我這輩子不聰明就算了,不能連累我女兒也跟著笨頭笨腦的。我預感我懷的是個女兒。
因為杜凡中毒的事情,三家公司的行動都安靜下來了。
誰也沒有行動,都在等杜凡的治療結果。
毒王蜂對兒子的重視程度誰都知道,這一次要是誰先動手,那必定會死的很慘。
許樹勾搭了一些中層幹部,把林清風控告了一下,說他專橫跋扈,還盜用了公司的很多公款資源,給我自己經營的那個小公司謀福利。
但是出人意料的是,總部那邊竟然沒有反應。
我看到林清風的表情,就知道他有後手,也沒著急,然後平靜了幾天後,林清風的公司出現了人員變動,許樹被調回去了。
我是在吃晚飯的時候知道這個消息的,頓時一愣:「為啥?」
「我把他和那個女主管的曖昧關係,證據搜集全了,然後整理了一下發給總部了,女主管對我一直穿小鞋,上面是很清楚的。現在女主管正在配合調查,他是女主管的心腹,自然也要配合調查的。」
「哦哦。」我想了想道:「可是他們提出來的關於你的證據那麼多,為什麼沒人處理你?」
林清風道:「假的,我故意流出去的。調查過去了,沒有的事兒。」
我笑了笑,咬著筷子看著他:「真是聰明,那麼他會怎麼樣?」
林清風道:「不怎麼樣,他的能力不錯,最多的結果也就是降職,但是我在他離開之前告訴他,你要是留在紐約,我就不會計較這些事情,但是你要是不走,我就讓你死。」
「嘻嘻。」我笑了笑,低頭吃菜,菜很不錯,炒蝦仁,西紅柿燉牛肉,魚湯,都是有營養的。

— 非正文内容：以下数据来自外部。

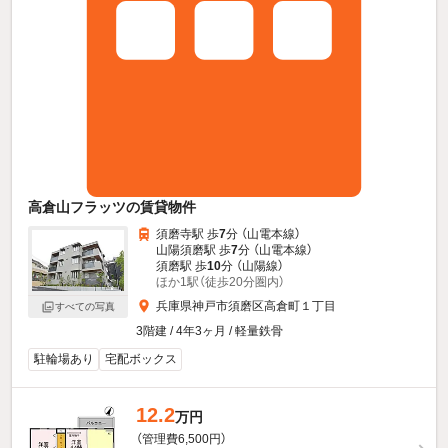
高倉山フラッツの賃貸物件
須磨寺駅 歩
7
分 （山電本線）
山陽須磨駅 歩
7
分 （山電本線）
須磨駅 歩
10
分 （山陽線）
ほか1駅（徒歩20分圏内）
兵庫県神戸市須磨区高倉町１丁目
すべての写真
3階建 / 4年3ヶ月 / 軽量鉄骨
駐輪場あり
宅配ボックス
12.2
万円
（管理費6,500円）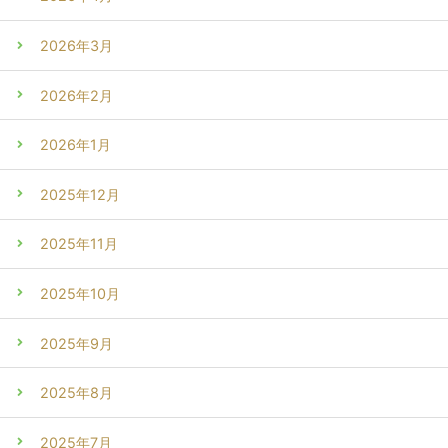
2026年3月
2026年2月
2026年1月
2025年12月
2025年11月
2025年10月
2025年9月
2025年8月
2025年7月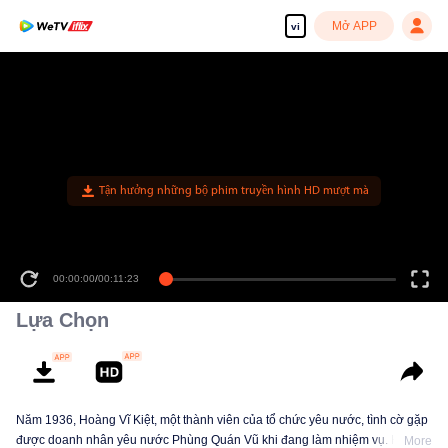
Mở APP
vi
Tận hưởng những bộ phim truyền hình HD mượt mà
00:00:00
/
00:11:23
Lựa Chọn
Năm 1936, Hoàng Vĩ Kiệt, một thành viên của tổ chức yêu nước, tình cờ gặp
được doanh nhân yêu nước Phùng Quán Vũ khi đang làm nhiệm vụ. Hai
More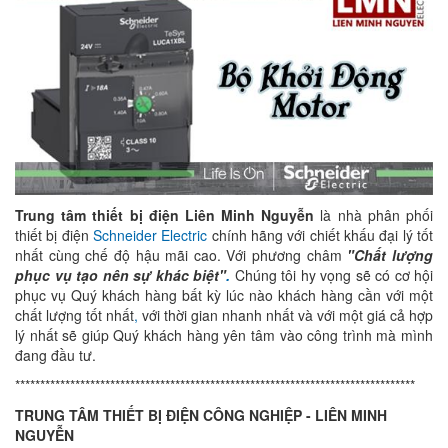
Trung tâm thiết bị điện Liên Minh Nguyễn
là nhà phân phối
thiết bị điện
Schneider Electric
chính hãng với chiết khấu đại lý tốt
nhất cùng chế độ hậu mãi cao. Với phương châm
"Chất lượng
phục vụ tạo nên sự khác biệt"
.
Chúng tôi hy vọng sẽ có cơ hội
phục vụ Quý khách hàng bất kỳ lúc nào khách hàng cần với một
chất lượng tốt nhất
,
với thời gian nhanh nhất và với một giá cả hợp
lý nhất sẽ giúp Quý khách hàng yên tâm vào công trình mà mình
đang đầu tư.
********************************************************************************
TRUNG TÂM THIẾT BỊ ĐIỆN CÔNG NGHIỆP - LIÊN MINH
NGUYỄN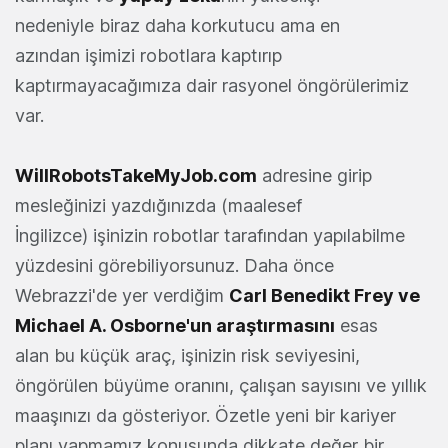
nedeniyle biraz daha korkutucu ama en
azından işimizi robotlara kaptırıp
kaptırmayacağımıza dair rasyonel öngörülerimiz
var.
WillRobotsTakeMyJob.com
adresine girip
mesleğinizi yazdığınızda (maalesef
İngilizce) işinizin robotlar tarafından yapılabilme
yüzdesini görebiliyorsunuz. Daha önce
Webrazzi'de yer verdiğim
Carl Benedikt Frey ve
Michael A. Osborne'un araştırmasını
esas
alan bu küçük araç, işinizin risk seviyesini,
öngörülen büyüme oranını, çalışan sayısını ve yıllık
maaşınızı da gösteriyor. Özetle yeni bir kariyer
planı yapmamız konusunda dikkate değer bir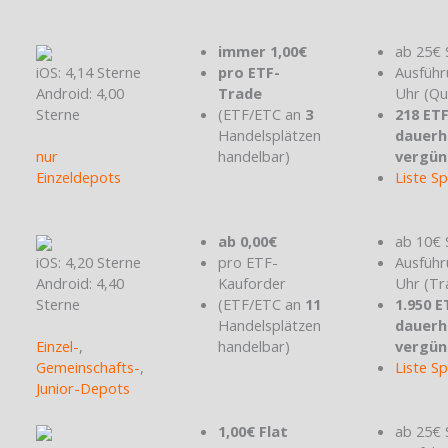
immer 1,00€
ab 25€ 
iOS: 4,14 Sterne
pro ETF-
Ausführ
Android: 4,00
Trade
Uhr (Qu
Sterne
(ETF/ETC an
3
218 ET
Handelsplätzen
dauerh
nur
handelbar)
vergün
Einzeldepots
Liste S
ab 0,00€
ab 10€ 
iOS: 4,20 Sterne
pro ETF-
Ausführ
Android: 4,40
Kauforder
Uhr (Tr
Sterne
(ETF/ETC an
11
1.950 E
Handelsplätzen
dauerh
Einzel-
,
handelbar)
vergün
Gemeinschafts-
,
Liste S
Junior-Depots
1,00€ Flat
ab 25€ 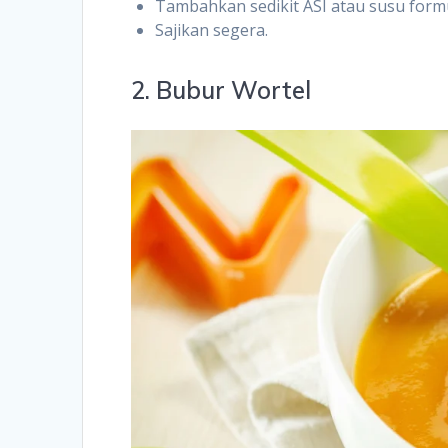
Tambahkan sedikit ASI atau susu formula
Sajikan segera.
2. Bubur Wortel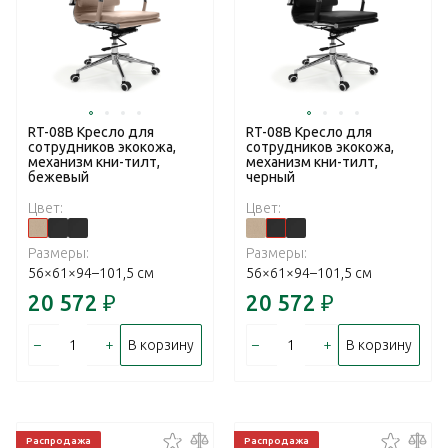
RT-08B Кресло для
RT-08B Кресло для
сотрудников экокожа,
сотрудников экокожа,
механизм кни-тилт,
механизм кни-тилт,
бежевый
черный
Цвет:
Цвет:
Размеры:
Размеры:
56×61×94–101,5 см
56×61×94–101,5 см
20 572
₽
20 572
₽
–
+
–
+
В корзину
В корзину
Распродажа
Распродажа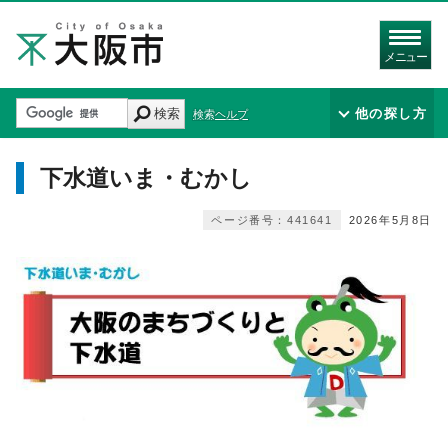
メニュー
検索
他の探し方
検索ヘルプ
下水道いま・むかし
ページ番号：441641
2026年5月8日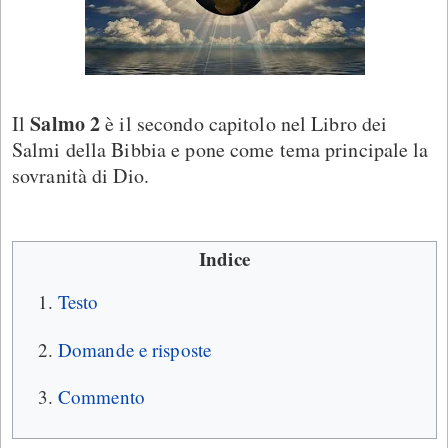
Salmo 2
Il
è il secondo capitolo nel Libro dei
Salmi della Bibbia e pone come tema principale la
sovranità di Dio.
Indice
Testo
Domande e risposte
Commento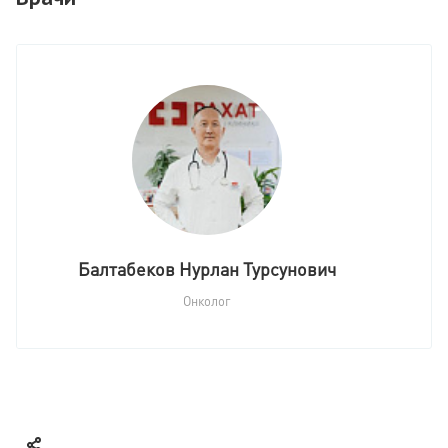
Балтабеков Нурлан Турсунович
Онколог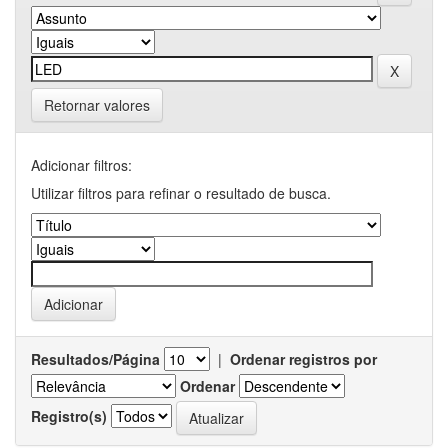
Retornar valores
Adicionar filtros:
Utilizar filtros para refinar o resultado de busca.
Resultados/Página
|
Ordenar registros por
Ordenar
Registro(s)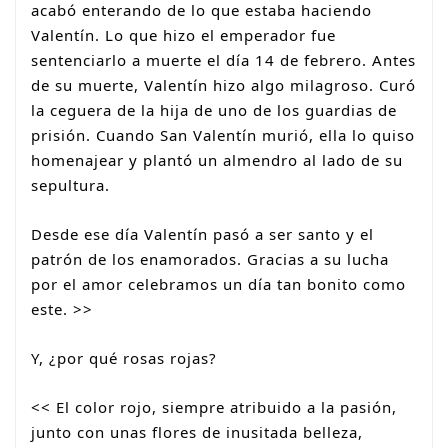
acabó enterando de lo que estaba haciendo
Valentín. Lo que hizo el emperador fue
sentenciarlo a muerte el día 14 de febrero. Antes
de su muerte, Valentín hizo algo milagroso. Curó
la ceguera de la hija de uno de los guardias de
prisión. Cuando San Valentín murió, ella lo quiso
homenajear y plantó un almendro al lado de su
sepultura.
Desde ese día Valentín pasó a ser santo y el
patrón de los enamorados. Gracias a su lucha
por el amor celebramos un día tan bonito como
este. >>
Y, ¿por qué rosas rojas?
<< El color rojo, siempre atribuido a la pasión,
junto con unas flores de inusitada belleza,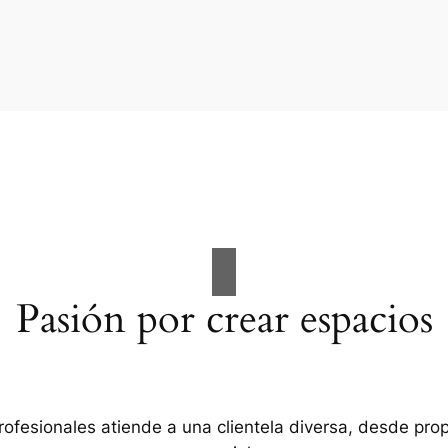
Pasión por crear espacios
rofesionales atiende a una clientela diversa, desde pro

林清風笑的很純良:「你不信啊?他臨走前自己住的公寓可是發生了煤氣泄漏呢,要不是我及時送醫院,他就死了。」
我低著頭吃飯,心道,林清風可真壞。
林清風救了許樹後,笑呵呵的告訴了他:「這次是我幸好過來了,可是人不是每次都那麼幸運的,下次我不一定能及時趕到,人有旦夕禍福,要是因為賭氣把自己的命搭進去了。就不值得了。」
許樹怒道:「是你乾的是不是!」
「沒錯,你想怎麼報復我,繼續栽贓陷害?我說過你了,如果你留在京城,你最好有能力滅了我,沒有的話,你就等死吧!」林清風毫不留情,踹了病床上的人的肚子一腳,轉身出去了。
許樹不疼,可是被嚇得都要尿出來了,明明林清風就是一個謙謙君子,一向都是溫和如玉的,隨和又大氣,凡事也都給人留情面,不然他也不會這麼囂張的對付他。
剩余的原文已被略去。